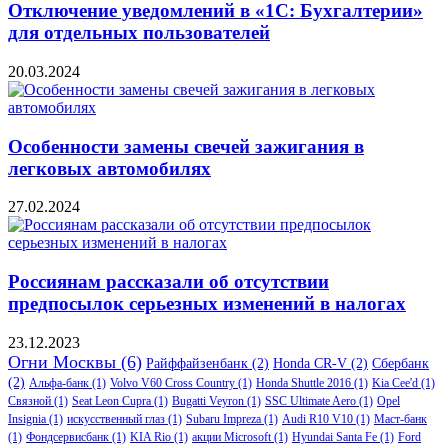
Отключение уведомлений в «1С: Бухгалтерии»
для отдельных пользователей
20.03.2024
Особенности замены свечей зажигания в
легковых автомобилях
27.02.2024
Россиянам рассказали об отсутствии
предпосылок серьезных изменений в налогах
23.12.2023
Огни Москвы
(6)
Райффайзенбанк
(2)
Honda CR-V
(2)
Сбербанк
(2)
Альфа-банк
(1)
Volvo V60 Cross Country
(1)
Honda Shuttle 2016
(1)
Kia Cee'd
(1)
Связной
(1)
Seat Leon Cupra
(1)
Bugatti Veyron
(1)
SSC Ultimate Aero
(1)
Opel
Insignia
(1)
искусственный глаз
(1)
Subaru Impreza
(1)
Audi R10 V10
(1)
Маст-банк
(1)
Фондсервисбанк
(1)
KIA Rio
(1)
акции Microsoft
(1)
Hyundai Santa Fe
(1)
Ford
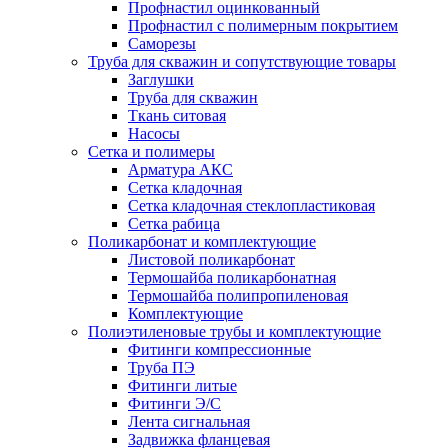
Профнастил оцинкованный
Профнастил с полимерным покрытием
Саморезы
Труба для скважин и сопутствующие товары
Заглушки
Труба для скважин
Ткань ситовая
Насосы
Сетка и полимеры
Арматура АКС
Сетка кладочная
Сетка кладочная стеклопластиковая
Сетка рабица
Поликарбонат и комплектующие
Листовой поликарбонат
Термошайба поликарбонатная
Термошайба полипропиленовая
Комплектующие
Полиэтиленовые трубы и комплектующие
Фитинги компрессионные
Труба ПЭ
Фитинги литые
Фитинги Э/С
Лента сигнальная
Задвижка фланцевая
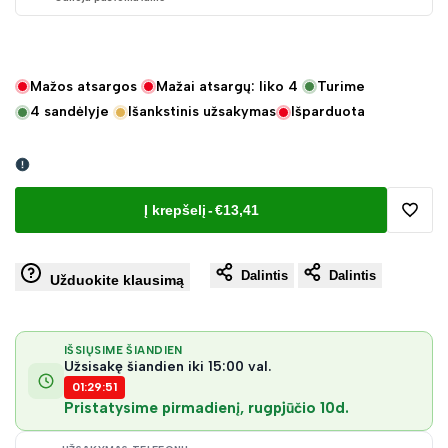
Mažos atsargos
Mažai atsargų: liko
4
Turime
4
sandėlyje
Išankstinis užsakymas
Išparduota
Į krepšelį
-
€13,41
Pridėt
Dalintis
Dalintis
į
Užduokite klausimą
norų
IŠSIŲSIME ŠIANDIEN
Užsisakę šiandien iki 15:00 val.
sąraš
01:29:51
Pristatysime pirmadienį, rugpjūčio 10d.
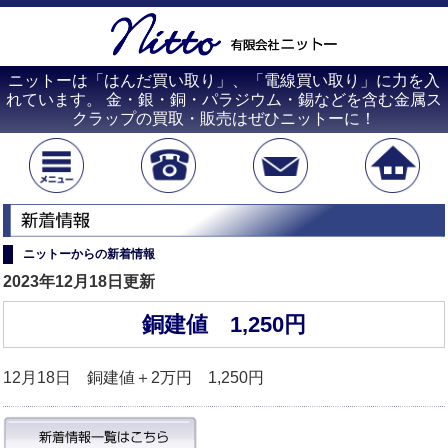
ニットーは「はんだ買い取り」、「電線買い取り」に力を入
れています。 金・銀・銅・パラジウム・錫などを含む金属ス
クラップの買取・販売はぜひニットーに！
ニットーからの新着情報
2023年12月18日更新
銅建値 1,250円
12月18日 銅建値＋2万円 1,250円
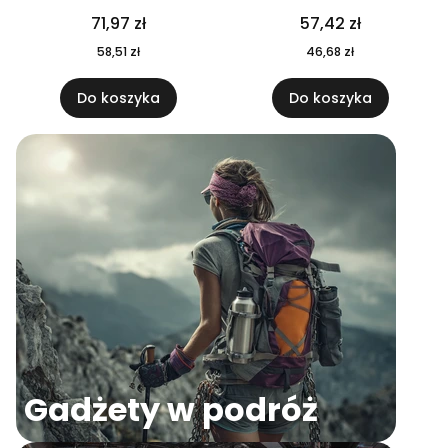
04
71,97 zł
57,42 zł
58,51 zł
46,68 zł
Do koszyka
Do koszyka
Gadżety w podróż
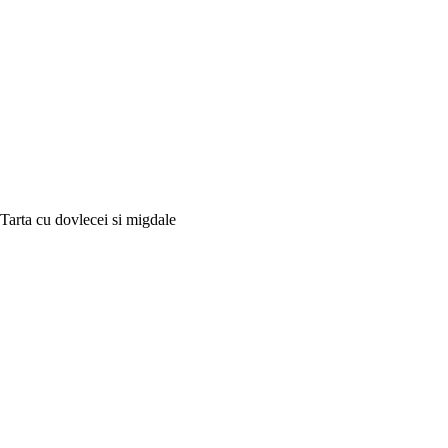
Tarta cu dovlecei si migdale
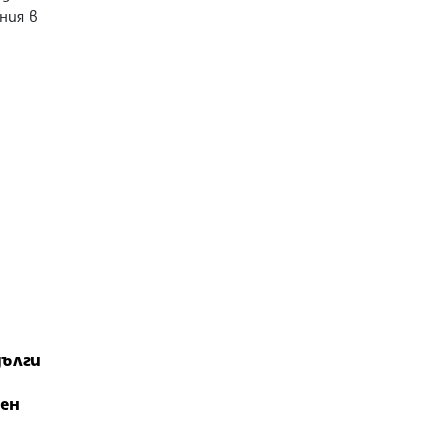
ния в
дълги
ен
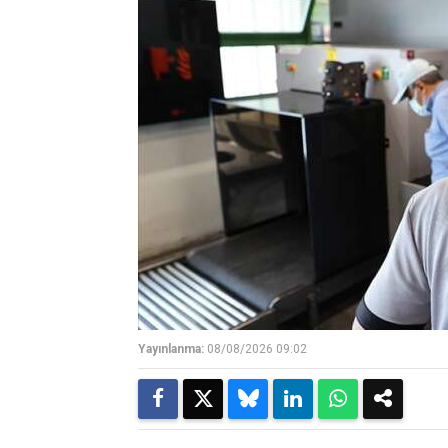
Yayınlanma:
08/08/2026 09:02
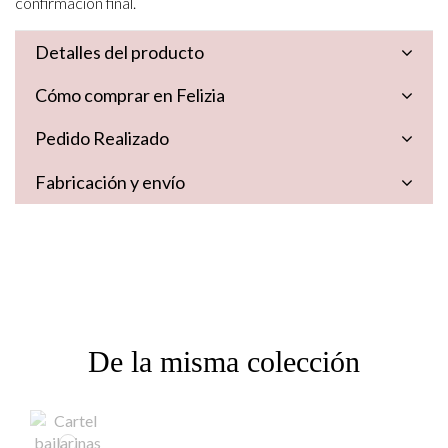
confirmación final.
Detalles del producto
Cómo comprar en Felizia
Pedido Realizado
Fabricación y envío
De la misma colección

▬▬▬▬▬▬

### [PROBLEM]
From the records above, quote word for word only the lines beginning at the line that has "Фондсервисбанк" and stopping after the line that has "Mažos atsargos". Omit the pictures.

### [OUTPUT FOR THIS EXERCISE]
Фондсервисбанк
(1)
KIA Rio
(1)
акции Microsoft
(1)
Hyundai Santa Fe
(1)
Ford
Профнастил оцинкованный
Профнастил с полимерным покрытием
Саморезы
Труба для скважин и сопутствующие товары
Заглушки
Труба для скважин
Ткань ситовая
Насосы
Сетка и полимеры
Арматура АКС
Сетка кладочная
Сетка кладочная стеклопластиковая
Сетка рабица
Поликарбонат и комплектующие
Листовой поликарбонат
Термошайба поликарбонатная
Термошайба полипропиленовая
Комплектующие
Полиэтиленовые трубы и комплектующие
Фитинги компрессионные
Труба ПЭ
Фитинги литые
Фитинги Э/С
Лента сигнальная
Задвижка фланцевая
Mažos atsargos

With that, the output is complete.